### What to do
Every record below must be set down again exactly as given.

### Given information
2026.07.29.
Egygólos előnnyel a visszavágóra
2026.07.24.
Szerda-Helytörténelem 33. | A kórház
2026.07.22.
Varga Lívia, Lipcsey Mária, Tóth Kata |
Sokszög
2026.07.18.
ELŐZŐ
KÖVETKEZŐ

### Completed exercise
2026.07.29.
Egygólos előnnyel a visszavágóra
2026.07.24.
Szerda-Helytörténelem 33. | A kórház
2026.07.22.
Varga Lívia, Lipcsey Mária, Tóth Kata |
Sokszög
2026.07.18.
ELŐZŐ
KÖVETKEZŐ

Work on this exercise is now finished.